In order to ensure your Outdoor Adult Fitness Park is usable by the greatest number of participants, it is important to consider the many user groups who will utilize the space. While user groups are as diverse as the range of outdoor adult fitness equipment, understanding the priorities of the former can help inform choices for the latter, and ensure the Outdoor Adult Fitness Park enjoys frequent use.
Planning an outdoor fitness park is no different than any other public space in that you need to understand the user groups that will be engaging in the space. As an example, fitness spaces designed for heavily used urban environments with many diverse users would likely look much different than one created to serve an adult living community. If this context is not explored and understood, the space may be irrelevant to the surroundings and the local demographic.

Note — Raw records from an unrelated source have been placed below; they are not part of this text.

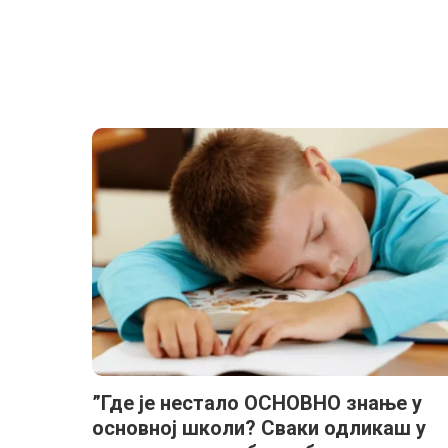
”Где је нестало ОСНОВНО знање у
основној школи? Сваки одликаш у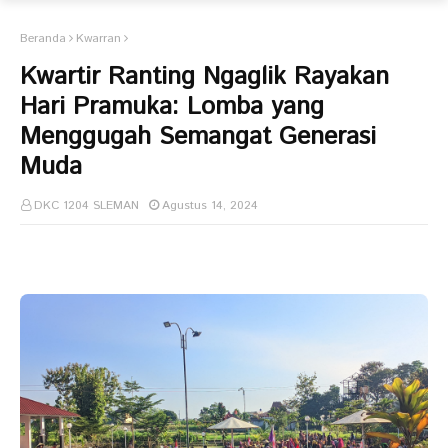
Beranda
Kwarran
Kwartir Ranting Ngaglik Rayakan
Hari Pramuka: Lomba yang
Menggugah Semangat Generasi
Muda
DKC 1204 SLEMAN
Agustus 14, 2024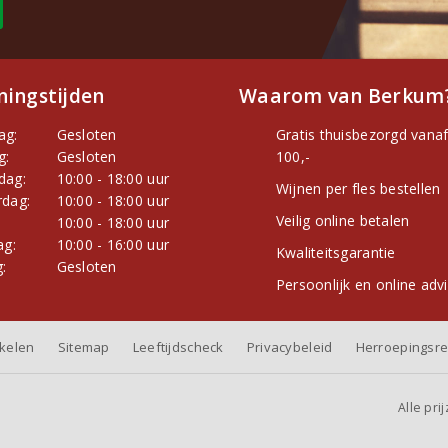
ingstijden
Waarom van Berkum
ag:
Gesloten
Gratis thuisbezorgd vanaf
g:
Gesloten
100,-
dag:
10:00 - 18:00 uur
Wijnen per fles bestellen
dag:
10:00 - 18:00 uur
Veilig online betalen
:
10:00 - 18:00 uur
ag:
10:00 - 16:00 uur
Kwaliteitsgarantie
:
Gesloten
Persoonlijk en online adv
nkelen
Sitemap
Leeftijdscheck
Privacybeleid
Herroepingsre
Alle pri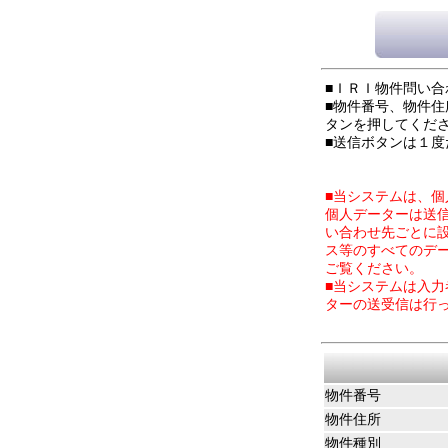
■ＩＲＩ物件問い
■物件番号、物件
タンを押してくだ
■送信ボタンは１
■当システムは、
個人データーは送
い合わせ先ごとに
ス等のすべてのデ
ご覧ください。
■当システムは入
ターの送受信は行
物件番号
物件住所
物件種別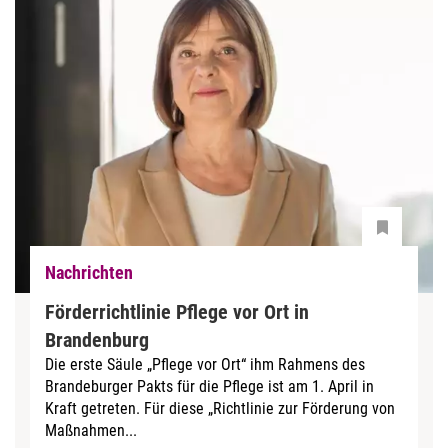
Nachrichten
Förderrichtlinie Pflege vor Ort in
Brandenburg
Die erste Säule „Pflege vor Ort“ ihm Rahmens des
Brandeburger Pakts für die Pflege ist am 1. April in
Kraft getreten. Für diese „Richtlinie zur Förderung von
Maßnahmen...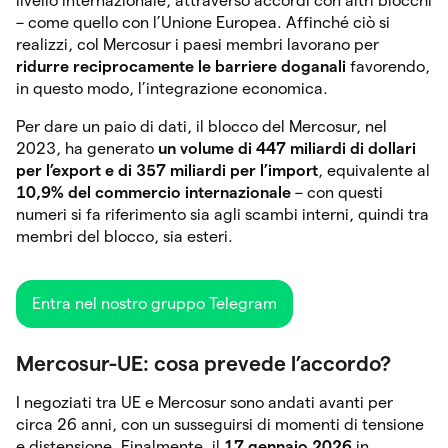
livello internazionale, attraverso accordi con altri blocchi
– come quello con l’Unione Europea. Affinché ciò si
realizzi, col Mercosur i paesi membri lavorano per
ridurre reciprocamente le barriere doganali
favorendo,
in questo modo, l’integrazione economica.
Per dare un paio di dati, il blocco del Mercosur, nel
2023, ha generato
un volume di 447 miliardi di dollari
per l’export e di 357 miliardi per l’import
, equivalente al
10,9% del commercio internazionale
– con questi
numeri si fa riferimento sia agli scambi interni, quindi tra
membri del blocco, sia esteri.
Entra nel nostro gruppo Telegram
Mercosur-UE: cosa prevede l’accordo?
I negoziati tra UE e Mercosur sono andati avanti per
circa 26 anni, con un susseguirsi di momenti di tensione
e distensione. Finalmente, il
17 gennaio 2026
in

Host a community meeting to discover the needs and ideas of potential users, and invite people within a 5-10 mile radius to attend a discovery meeting. Ask questions about what types of fitness activities they currently participate in, and how they envision the new space playing a role in their health and fitness. If they don’t currently work out, what would encourage them to start? If they do exercise regularly, what would encourage them to do so in the outdoor gym? What options are missing in their current routine? It’s important to do this prior to designing the space so you have the best information available to help the planners and designers create the perfect environment. It’s a good idea to have images of potential equipment posted around the room, so users can mark the ones they would like to use. This can give planners a great idea on what to include to ensure the outdoor space is used and relevant.
User groups may include:
Beginners are a great target group for Outdoor Adult Fitness Parks. While they may not have previously participated in exercise for any number of reasons, including cost and access, Outdoor Adult Fitness Parks reduce these constraints and make it easy to get started. They require no membership or check-in process, just show up and get going. The designs are such that users of all abilities will be comfortable, and each piece of equipment should feature instructions to acclimate non-users to the exercise and its benefits.
This group can be your greatest advocates, as they understand the benefits of engaging in a regular fitness program. Be sure the equipment you choose allows users at all fitness levels to exercise so the enthusiast isn’t quickly bored. Also, by having different fitness levels available, the enthusiast is more likely to bring a friend to join in, regardless of fitness level. The enthusiasts may help create a fitness environment that is welcome to many, thereby increasing interest and use of the space.
Outdoor Fitness Parks are popular for users over age 65, and several observational studies have noted more than 50% of the user groups observed consisting of seniors. Seniors can realize many benefits, including improved memory, reduced risk of chronic disease, improved agility and mobility, and more. Also, seniors are more likely to use the space during typical workday hours, which helps create even more use across a given day. Seniors can also benefit emotionally in the Outdoor Adult Fitness Park by exercising with friends, spouse, or family.
Locating a fitness area within sight of a play space is a popular way to provide adults and older family members with a way to get the same benefits of play while they supervise children on the playground.
Users with Disabilities
Remember that people of all abilities will want to use your space. Equipment is available that can meet the needs of people with mobility devices, so be sure your space includes this type of equipment in the overall design so that everyone can exercise comfortably. Pay attention to the route of travel to and from the Outdoor Adult Fitness Park, as well as the surfacing used, to ensure the entire space is accessible to all.
The people who use your Outdoor Adult Fitness Park may speak different languages; ensure that the instructions for usage are intuitive. Diagrams illustrating the exercise to be performed, as well as smart phone enabled instructions are valuable tools to ensuring your equipment is easy to use. Be sure to ask your supplier how they address communication needs.
Your Outdoor Adult Fitness Park will be used by adults who are unaccompanied; ensure the area provides good sight lines so that they feel safe. If your park is open after dusk, ensure there is adequate lighting both on the path leading up to, and within, the exercise space.
Offering classes at the Outdoor Adult Fitness Park can provide many benefits, ensuring the community is engaged with the space, providing a potential revenue generating opportunity by charging a fee to instructors and/or participants, and increasing usage of the park while promoting community health. Be sure your instructors are licensed to teach courses.
While not a user group, it’s important to acknowledge that sometimes development projects can be challenged by opponents who raise the rallying cry of “Not in My Back Yard.” No matter how much the proposal or infrastructure improvement is needed by the community at large, someone may object, and such opposition can derail, delay, or increase project costs geometrically. To help overcome potential citizen criticism and/or opposition, identify, recruit, and mobilize pro-project allies first. If people believe most of their fellow citizens support a development proposal, they are less likely to voice opposition to it. Be sure to listen to concerns, and address them positively to decrease likelihood of arguments. Most opposition usually falls into four categories: Misinformation, Emotional Needs, Conflicts of Values, and Conflicts of Interest. Misinformation is one of the easiest to correct by simply making sure that the actual facts are presented in a clear manner through a public information campaign. Ensuring that neighbors in the immediate vicinity feel involved and part of the process, and focusing on mutual priorities, rather than conflicting values, can often help with other types of opposition.